As a casual video game player, I was willing to wait out the Playstation 5 for a little bit. Kind like the super popular girl in high school waits out invitations to the prom. She’ll listen to all of them but she’s really waiting for that one specific invite to say yes to while also providing false hope into those who clearly do not stand a chance. In this case, my one specific invite would be a price that wouldn’t shatter me finically. Plus, I’ve always been a big believer in waiting for consoles to mature a little before running out and buying them. Got to figure there are going to be some bugs, there’s not always a ton of gaming options, and of course, this is just a fancy way of saying new consoles are just too damn expensive. I don’t want to sign away my favorite kidney so I can play video games. I need that kidney in order to break down the crystallization from the ice tea I drink. Granted, I’ve cut back dramatically on ice tea intake, I used to own stock in Arizona, but I’m still going to need that kidney.
Needless to say, heading into the big Playstation 5 reveal party, much like a gender reveal party but with more violence… or less depending on your family, I had it in my head that I was in zero rush to buy a new console. I’ve still got plenty to do with my PS4, what could I possibly need a PS5 immediately for? I may not play video games as much as I want but I still have some games mapped out for the rest of this year. Hell, I’ve been neglecting Star Wars Jedi Fallen Order since the pandemic and I will not let this year end until that game is beaten. I’m rocking an orange lightsaber at this point, shit’s about to get real. Before that can happen though, the game I bought a PS4 for, The Last of Us II, is released this Friday. Or as I’m seeing it, Thursday at midnight so I can start the epic download and then begin playing Friday night after work with some drinks and a jar to catch my tears. Then there’s still that Avengers game which I’ve warmed up to. What?! They’ve made some improvements and Ms. Marvel is a playable character and I can’t stress the importance of that. Not to mention I’m still playing Animal Crossing every day because I live in a forever debt to Tom Nook. And I’ve really grown to enjoy fishing. It’s kind of relaxing and slightly therapeutic. Could you imagine the pandemic without Animal Crossing?! What would that have been like?! I also jumped back into Marvel Ultimate Alliance 3 this week because superheroes are rad and who doesn’t want to punch Ultron in his ridiculously steeled mouth?!

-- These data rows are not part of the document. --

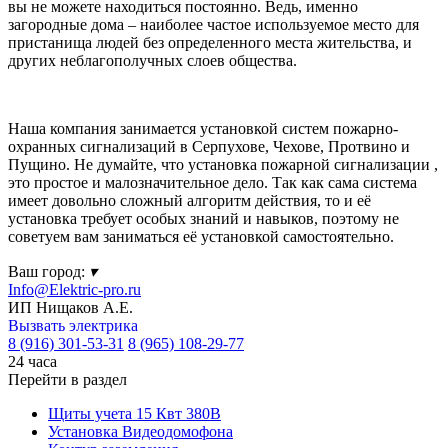
вы не можете находиться постоянно. Ведь, именно
загородные дома – наиболее частое используемое место для
пристанища людей без определенного места жительства, и
других неблагополучных слоев общества.
Наша компания занимается установкой систем пожарно-
охранных сигнализаций в Серпухове, Чехове, Протвино и
Пущино. Не думайте, что установка пожарной сигнализации ,
это простое и малозначительное дело. Так как сама система
имеет довольно сложный алгоритм действия, то и её
установка требует особых знаний и навыков, поэтому не
советуем вам заниматься её установкой самостоятельно.
Ваш город:
▾
Info@Elektric-pro.ru
ИП Нищаков А.Е.
Вызвать электрика
8 (916) 301-53-31
8 (965) 108-29-77
24 часа
Перейти в раздел
Щиты учета 15 Квт 380В
Установка Видеодомофона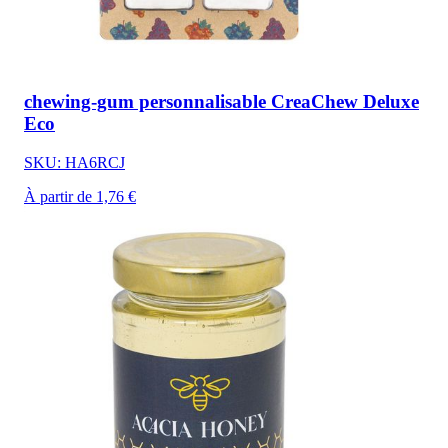
chewing-gum personnalisable CreaChew Deluxe
Eco
SKU: HA6RCJ
À partir de 1,76 €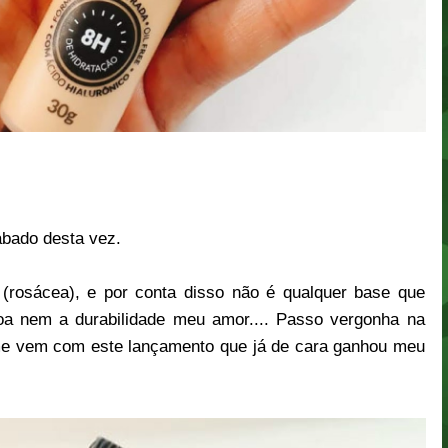
abado desta vez.
rosácea), e por conta disso não é qualquer base que
boa nem a durabilidade meu amor.... Passo vergonha na
 vem com este lançamento que já de cara ganhou meu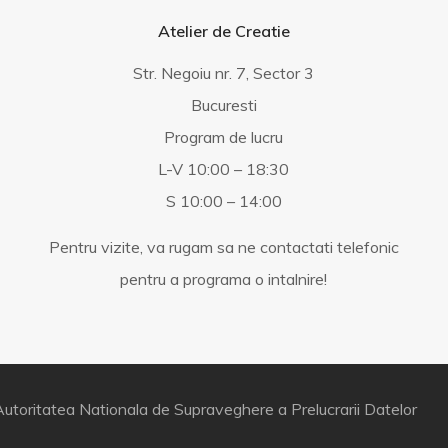
Atelier de Creatie
Str. Negoiu nr. 7, Sector 3
Bucuresti
Program de lucru
L-V 10:00 – 18:30
S 10:00 – 14:00
Pentru vizite, va rugam sa ne contactati telefonic
pentru a programa o intalnire!
utoritatea Nationala de Supraveghere a Prelucrarii Datelor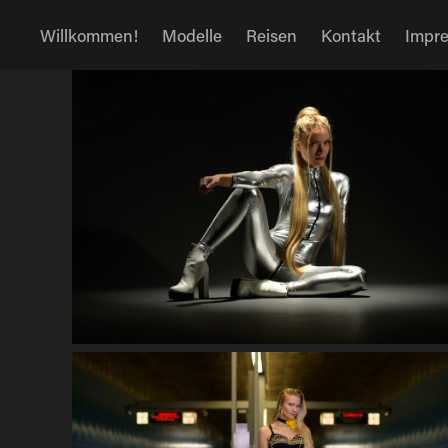
Willkommen!
Modelle
Reisen
Kontakt
Impr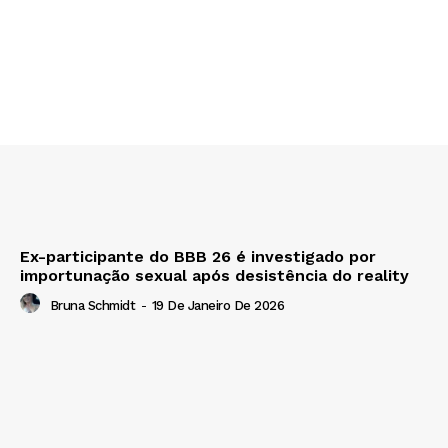
Ex-participante do BBB 26 é investigado por
importunação sexual após desistência do reality
Bruna Schmidt
-
19 De Janeiro De 2026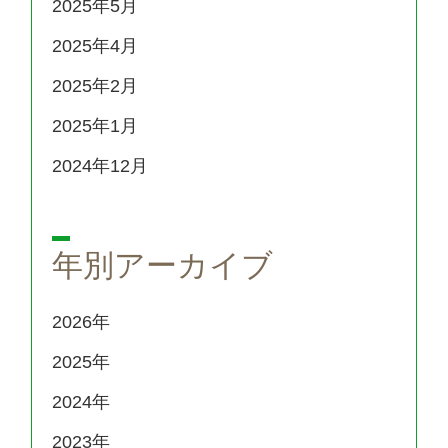
2025年5月
2025年4月
2025年2月
2025年1月
2024年12月
年別アーカイブ
2026
2025
2024
2023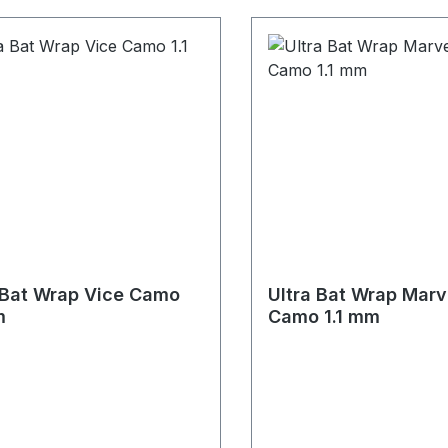
 Bat Wrap Vice Camo
Ultra Bat Wrap Marv
m
Camo 1.1 mm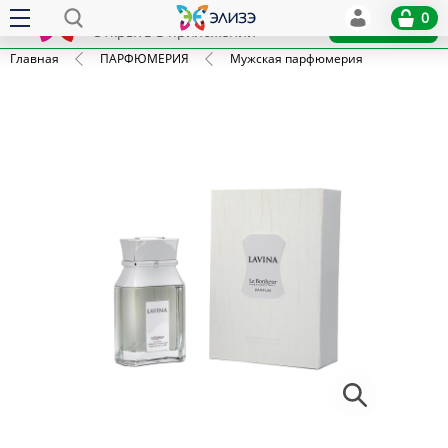
Elize
0
x
Установить
Открыть в приложении
Главная
ПАРФЮМЕРИЯ
Мужская парфюмерия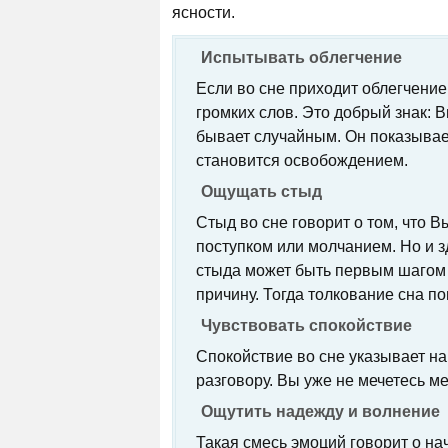
ясности.
Испытывать облегчение
Если во сне приходит облегчение,
громких слов. Это добрый знак: 
бывает случайным. Он показывает
становится освобождением.
Ощущать стыд
Стыд во сне говорит о том, что 
поступком или молчанием. Но и з
стыда может быть первым шагом к
причину. Тогда толкование сна п
Чувствовать спокойствие
Спокойствие во сне указывает на
разговору. Вы уже не мечетесь м
Ощутить надежду и волнение
Такая смесь эмоций говорит о нача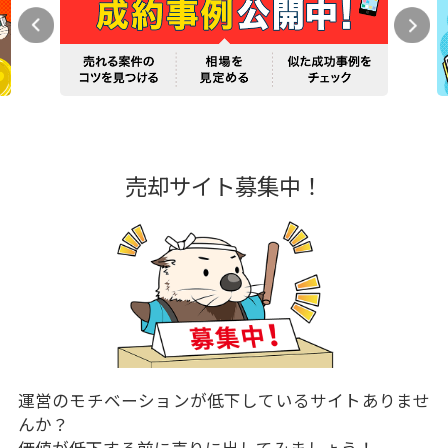
売却サイト募集中！
運営のモチベーションが低下しているサイトありませ
んか？
価値が低下する前に売りに出してみましょう！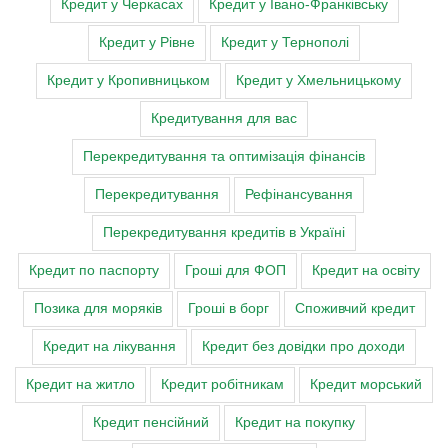
Кредит у Черкасах
Кредит у Івано-Франківську
Кредит у Рівне
Кредит у Тернополі
Кредит у Кропивницьком
Кредит у Хмельницькому
Кредитування для вас
Перекредитування та оптимізація фінансів
Перекредитування
Рефінансування
Перекредитування кредитів в Україні
Кредит по паспорту
Гроші для ФОП
Кредит на освіту
Позика для моряків
Гроші в борг
Споживчий кредит
Кредит на лікування
Кредит без довідки про доходи
Кредит на житло
Кредит робітникам
Кредит морський
Кредит пенсійний
Кредит на покупку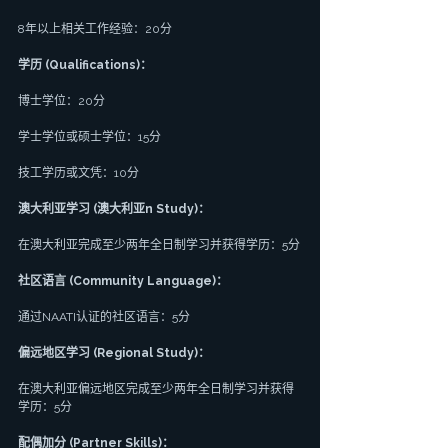
8年以上相关工作经验：20分
学历 (Qualifications)：
博士学位：20分
学士学位或硕士学位：15分
技工学历或文凭：10分
澳大利亚学习 (澳大利亚n Study)：
在澳大利亚完成至少两年全日制学习并获得学历：5分
社区语言 (Community Language)：
通过NAATI认证的社区语言：5分
偏远地区学习 (Regional Study)：
在澳大利亚偏远地区完成至少两年全日制学习并获得
学历：5分
配偶加分 (Partner Skills)：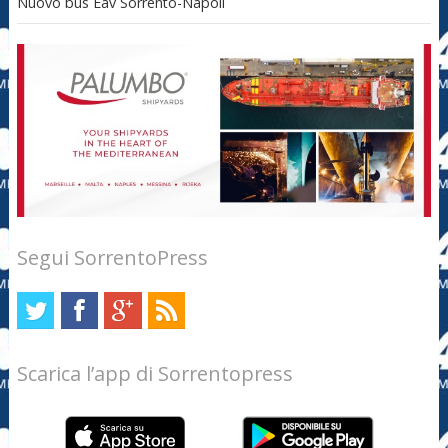
Nuovo bus Eav Sorrento-Napoli
Segui SorrentoPress
Scarica l’app di Sorrentopress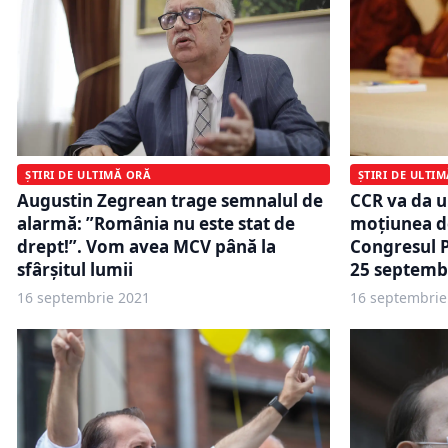
ȘTIRI DE ULTIMĂ ORĂ
ȘTIRI DE ULTI
Augustin Zegrean trage semnalul de
CCR va da u
alarmă: ”România nu este stat de
moțiunea d
drept!”. Vom avea MCV până la
Congresul P
sfârșitul lumii
25 septemb
16 septembrie 2021
16 septembrie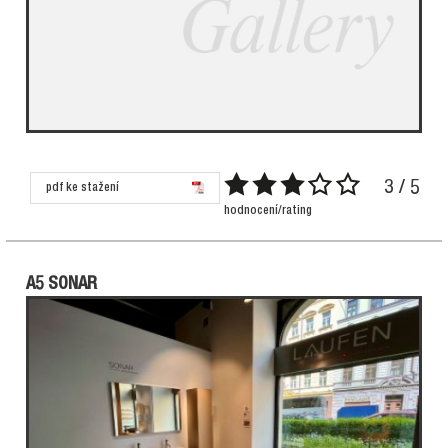
3 / 5
pdf ke stažení
hodnocení/rating
A5 SONAR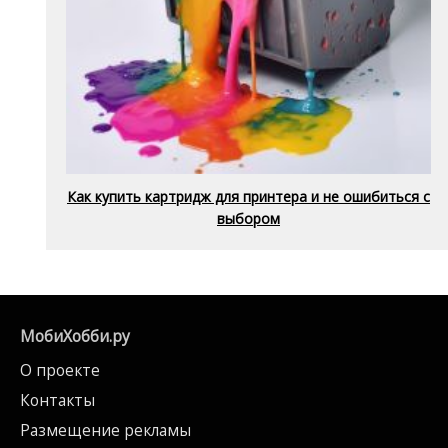
Как купить картридж для принтера и не ошибиться с
выбором
МобиХобби.ру
О проекте
Контакты
Размещение рекламы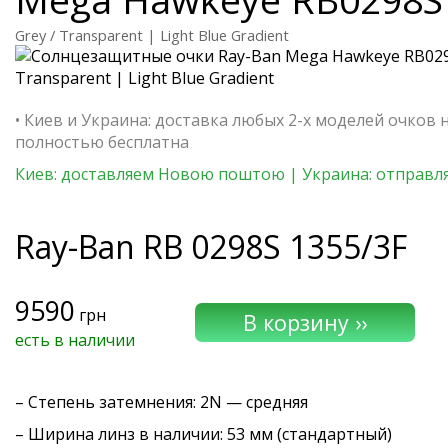
Grey / Transparent | Light Blue Gradient
• Киев и Украина: доставка любых 2-х моделей очков 
полностью бесплатна
Киев: доставляем Новою поштою | Украина: отправля
Ray-Ban
RB 0298S 1355/3F
9590
грн
есть в наличии
–
Степень затемнения
: 2N — средняя
– Ширина линз в наличии: 53 мм (стандартный)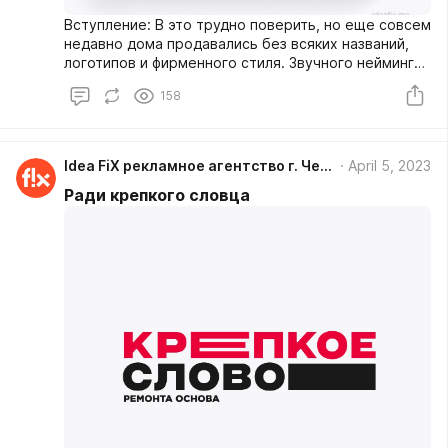
Вступление: В это трудно поверить, но еще совсем
недавно дома продавались без всяких названий,
логотипов и фирменного стиля. Звучного нейминга
удостаивались только элитные объекты. Сегодня
158
брендирование новостроек стало практически
обязательным.
Idea FiX рекламное агентство г. Чебоксары
April 5, 2023
Ради крепкого словца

You know, if you hadn’t read any of this site’s previous video game content, I’m sure you would start to question whether or not I’m as casual of a video game player as I pretend to be. I assure you, I am. There’s just not enough time in the day to work, read, write, watch something, spend time with my wife/friends/family, listen to podcasts, record podcasts, giggle at my cat, sleep, and play video games. It’s kind of cruel but those are just the facts. I try to balance but I assure you, come next Friday… I’m going to be logging hours on Last of Us II.
With all that being said, I was watching the Playstation presentation and I couldn’t help but feel that tug. That pull. That need for something. You know the feeling, it’s like there’s a string attached to your sternum and someone pulls on it and it lifts up rushing in desire and the need for things. Clearly, I have no clue on how the human body works but this is a metaphor people, work with me here! The crazy thing about this sternum string is that I felt the pull almost immediately. Kicking the presentation off with the Spider-Man Miles Morales game was pretty much all I needed to see. That Insomnia Spider-Man game is not only one of my favorite games but one of my favorite Spider-Man stories and you guys all know how much I love Miles. To see him get his own video game?! I would be doing myself a disservice by not owning/playing the hell out of it. Now, I’m hearing conflicting reports that this isn’t its own game but an enhancement for the PS5 remastered version of Spider-Man. Then I heard that it could be its own game… I don’t know. I’m hoping full game with Miles Morales as the star. And I hope to have it in my hands immediately.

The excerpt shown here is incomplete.